The effect of pranlukast on post-ischemic neutrophil accumulation might result from the inhibition of BBB disruption. The present results indicate that pranlukast inhibits endogenous IgG exudation, an indicator of BBB disruption, as found in previous studies through endogenous plasma albumin or Evans blue staining[16,17,20]. Because neutrophils are hematogenous inflammatory cells, their accumulation in ischemic brain tissues may reflect BBB disruption because the disrupted BBB has been reported to promote blood leukocyte recruitment[2,5].

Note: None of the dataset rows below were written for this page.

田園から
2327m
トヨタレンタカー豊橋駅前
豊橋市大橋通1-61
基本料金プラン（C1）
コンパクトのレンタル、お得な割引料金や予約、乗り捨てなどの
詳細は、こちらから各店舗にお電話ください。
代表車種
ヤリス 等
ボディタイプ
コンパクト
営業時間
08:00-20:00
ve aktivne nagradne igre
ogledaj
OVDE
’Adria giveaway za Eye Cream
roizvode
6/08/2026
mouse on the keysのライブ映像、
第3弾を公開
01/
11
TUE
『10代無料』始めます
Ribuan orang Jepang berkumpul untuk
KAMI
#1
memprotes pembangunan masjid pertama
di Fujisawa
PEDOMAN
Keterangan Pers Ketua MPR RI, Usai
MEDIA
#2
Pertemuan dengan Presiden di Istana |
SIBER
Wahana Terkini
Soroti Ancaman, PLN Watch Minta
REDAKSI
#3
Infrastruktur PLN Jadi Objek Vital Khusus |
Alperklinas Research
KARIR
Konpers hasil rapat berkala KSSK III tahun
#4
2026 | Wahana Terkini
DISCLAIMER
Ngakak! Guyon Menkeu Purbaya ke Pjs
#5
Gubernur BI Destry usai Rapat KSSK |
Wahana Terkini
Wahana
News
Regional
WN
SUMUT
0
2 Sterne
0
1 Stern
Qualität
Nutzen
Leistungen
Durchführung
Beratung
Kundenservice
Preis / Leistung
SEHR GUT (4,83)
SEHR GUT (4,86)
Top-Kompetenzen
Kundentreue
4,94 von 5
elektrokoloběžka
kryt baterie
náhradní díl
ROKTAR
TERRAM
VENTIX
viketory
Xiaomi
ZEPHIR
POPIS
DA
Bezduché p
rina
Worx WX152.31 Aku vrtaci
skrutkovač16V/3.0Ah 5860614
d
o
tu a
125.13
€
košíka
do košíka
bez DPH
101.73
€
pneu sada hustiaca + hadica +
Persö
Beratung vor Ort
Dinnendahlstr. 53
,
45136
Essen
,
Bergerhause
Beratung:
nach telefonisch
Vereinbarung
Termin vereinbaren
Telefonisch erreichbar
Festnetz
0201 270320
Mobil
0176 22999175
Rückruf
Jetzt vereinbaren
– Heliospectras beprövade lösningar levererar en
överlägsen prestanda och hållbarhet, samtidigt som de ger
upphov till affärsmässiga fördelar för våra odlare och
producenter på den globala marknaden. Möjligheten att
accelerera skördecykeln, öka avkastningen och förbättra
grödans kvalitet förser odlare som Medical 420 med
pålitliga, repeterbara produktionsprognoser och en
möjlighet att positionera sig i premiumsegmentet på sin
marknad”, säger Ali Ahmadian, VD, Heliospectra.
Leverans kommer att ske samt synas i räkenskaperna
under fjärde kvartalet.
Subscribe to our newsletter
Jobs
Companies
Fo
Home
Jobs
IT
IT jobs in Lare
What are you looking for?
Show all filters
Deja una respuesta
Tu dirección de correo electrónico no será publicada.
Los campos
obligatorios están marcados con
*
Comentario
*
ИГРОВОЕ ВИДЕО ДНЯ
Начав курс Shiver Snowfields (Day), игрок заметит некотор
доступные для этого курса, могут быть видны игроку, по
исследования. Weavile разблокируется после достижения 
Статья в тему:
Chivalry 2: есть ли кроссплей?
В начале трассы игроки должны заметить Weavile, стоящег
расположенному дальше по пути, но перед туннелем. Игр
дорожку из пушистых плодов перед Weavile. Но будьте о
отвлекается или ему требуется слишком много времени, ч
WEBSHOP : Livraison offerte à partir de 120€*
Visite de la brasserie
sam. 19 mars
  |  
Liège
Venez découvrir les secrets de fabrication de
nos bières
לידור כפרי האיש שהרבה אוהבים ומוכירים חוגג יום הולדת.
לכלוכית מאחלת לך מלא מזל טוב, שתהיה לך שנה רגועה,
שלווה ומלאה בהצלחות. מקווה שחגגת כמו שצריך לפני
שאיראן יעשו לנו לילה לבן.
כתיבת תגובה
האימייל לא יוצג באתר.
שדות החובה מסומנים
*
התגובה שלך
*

The lack of effect of pranlukast on post-ischemic macrophage/microglial accumulation might indicate that CysLT1 receptor is not involved in this response in the subacute phase (72 h after MCAO). Resident microglia and hematogenous macrophages play similar roles in the pathogenetic cascade following cerebral ischemia, and both of them are CD11b-positive, but distinction between these cells has not been possible due to a lack of discriminating cellular markers[25,27]. However, in mice transplanted with green fluorescent protein (GFP)-transgenic bone marrow, hematogenous GFP+ macrophages were rarely observed on d 2, reached peak numbers on d 7, and decreased thereafter; in contrast, resident GFP– microglia rapidly became activated on d 1 after MCAO[27]. Therefore, most CD11b-positive cells 72 h after MCAO in the present study might be activated resident microglia. Although the activation of microglia in the subacute phase might not be regulated by CysLT1 receptor, further observations are needed, because this receptor may be expressed in later phases, and many other factors may influence the effect of pranlukast.
In summary, pranlukast inhibits post-ischemic inflammation in the brain, mainly acting on the recruitment of hematogenous inflammatory cells (such as neutrophils) via inhibiting BBB disruption. This finding is consistent with the localization of CysLT1 receptor in microvascular endothelium in the human brain[15]. The anti-inflammatory effects of pranlukast have been reported in peripheral tissues, for example allergen-induced interleukin-5 production in human lung tissue[28], transendothelial migration of eosinophils across human umbilical vein endothelial cells in response to LTD4[11], and eosinophil adhesion[10]. In the present paper, we demonstrated the anti-inflammatory effect of pranlukast in the focal ischemic brain, but this effect might be limited to BBB disruption-associated neutrophil recruitment. Thus, the present study indicates that the anti-inflammatory effect of pranlukast may be partly involved in its neuroprotective effect against cerebral ischemic injury.
Acknowledgement
We thank Dr Masami TSUBOSHIMA, Ono Pharmaceutical Co, Osaka, Japan, for supplying the pranlukast.